A woman in her mid 20’s who is bothered by a hollow appearance of her lower eyelids and cheeks. She is shown before and 2 months after Restylane to the “tear trough” area and 1 month after Restylane Lift to her upper cheeks.
A woman in her mid to late 50’s who is bothered by an aged appearance of her face. She is interested in improvement without surgery. The first step in any consultation, after I find out what is bothering my patient is to make the diagnosis. There is a diagnosis with facial aging as in other areas of medicine. As we age, we lose volume in the face, through bone and fat resorption . She has significant loss of volume in her cheeks and middle face which makes her look older. She also has very active “crows feet” lines when she smiles, from activity of her lateral orbicularis muscles. Her brows are flat and give her a sad appearance. I have treated her with BOTOX to shape the brows, and weaken the lateral orbicularis muscles. Her brows have arched in a pleasing, but natural way. Her “crows feet” lines are markedly improved when she smiles. She has also had several treatments with non animal derived hyaluronic acid fillers (NASHA) including VOLUMA to her cheeks and the off label use of PERLANE to her cheeks. She has had RESTYLANE to improve the lines around her mouth. It is important to remember that this is not one treatment. The BOTOX is typically repeated in most patients every 4 months with a range of 3-6 months. The NASHA type fillers typically “last” 9 months with the first dose and 18 months with the subsequent doses. Allergan, the makers of VOLUMA reports that it lasts “up to 2 years” in the cheeks with full correction. I typically start with an improvement and then “tweak” the results as we go along. So over the past 18 months we have slowing enhanced her volume as she has returned to repeat her BOTOX. But of course, we want to stop short of creating a deformity with too much volume. “Slow and steady wins the race” and also helps us to achieve a natural result. I am grateful that she has allowed us to share her results with you.

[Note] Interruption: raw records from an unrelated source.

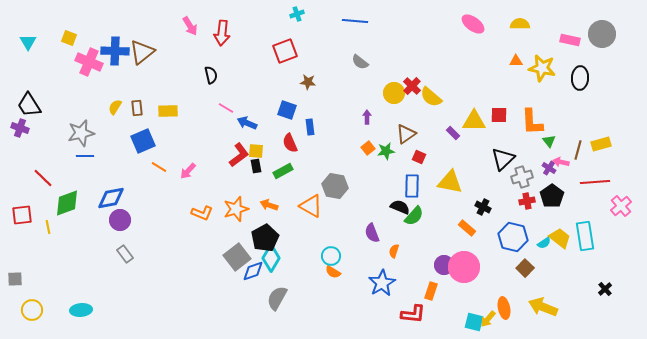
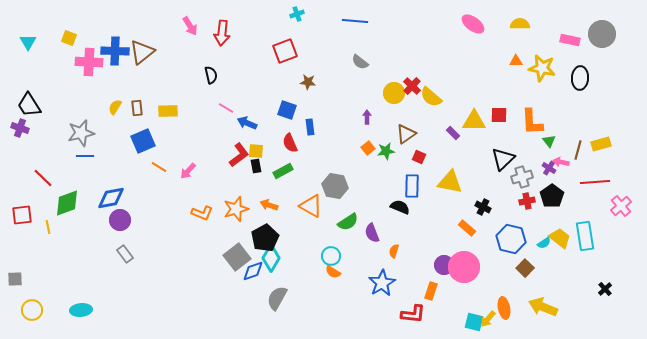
pink cross at (89, 62): rotated 20 degrees counterclockwise
green semicircle at (414, 216): moved 66 px left, 6 px down; rotated 15 degrees clockwise
blue hexagon at (513, 237): moved 2 px left, 2 px down
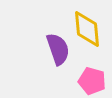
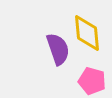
yellow diamond: moved 4 px down
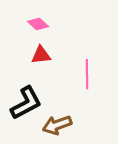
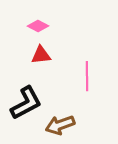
pink diamond: moved 2 px down; rotated 15 degrees counterclockwise
pink line: moved 2 px down
brown arrow: moved 3 px right
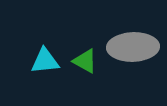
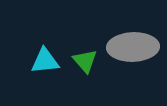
green triangle: rotated 20 degrees clockwise
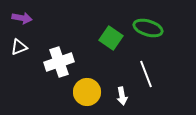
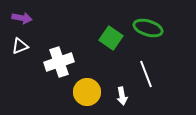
white triangle: moved 1 px right, 1 px up
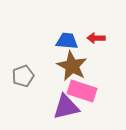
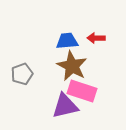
blue trapezoid: rotated 10 degrees counterclockwise
gray pentagon: moved 1 px left, 2 px up
purple triangle: moved 1 px left, 1 px up
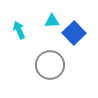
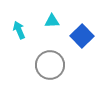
blue square: moved 8 px right, 3 px down
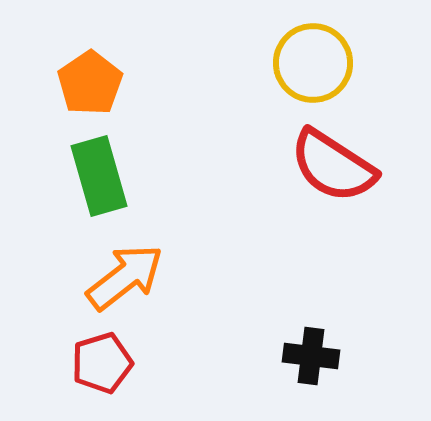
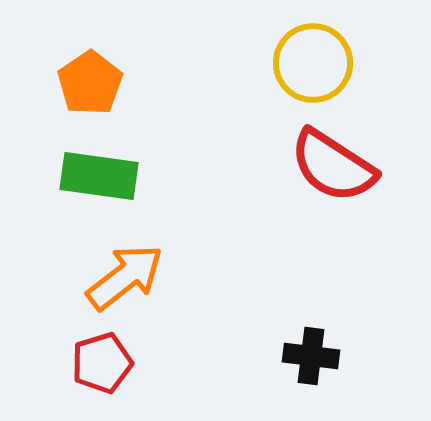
green rectangle: rotated 66 degrees counterclockwise
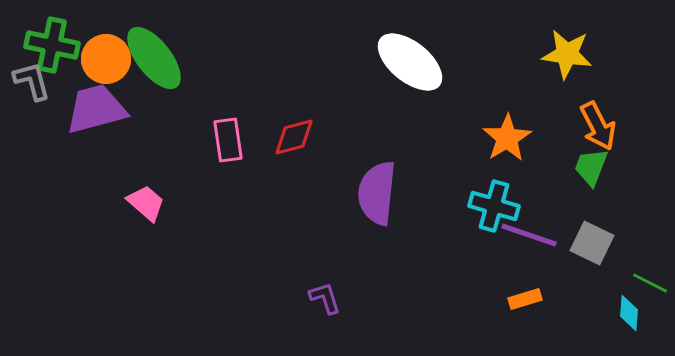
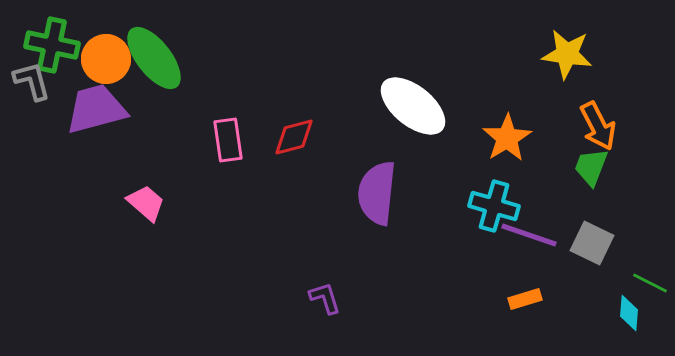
white ellipse: moved 3 px right, 44 px down
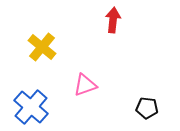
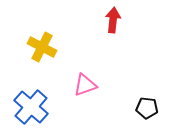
yellow cross: rotated 12 degrees counterclockwise
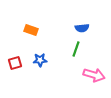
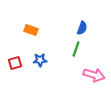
blue semicircle: rotated 64 degrees counterclockwise
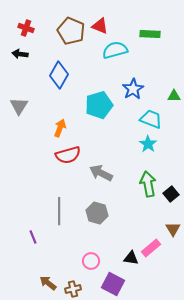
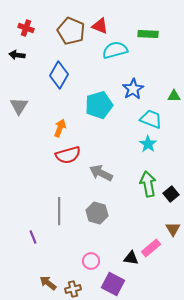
green rectangle: moved 2 px left
black arrow: moved 3 px left, 1 px down
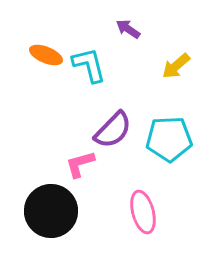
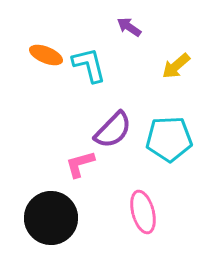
purple arrow: moved 1 px right, 2 px up
black circle: moved 7 px down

Although she has not had surgery, and does not wish surgery, I perform the same analysis with every patient who is considering correction of the deformity of facial aging. After discussing the options available, I try and anticipate what options that a patient and myself are likely to be pleased with. She could have had a “face lift” to tighten the skin of her neck and jowls, but this alone would not have given her the same improvement as addressing the volume loss of her face, (unless we performed fat grafting at the same time, which is another discussion) Many patients come in and tell me that they “want a face lift” because they think that this will somehow magically address all of the signs of aging on the face. I have found it best to carefully analyze the signs of aging and address as many as possible to achieve a balanced improvement, without creating a deformity. So whether with or without surgery, it is best to make a careful diagnosis and then consider all of the options.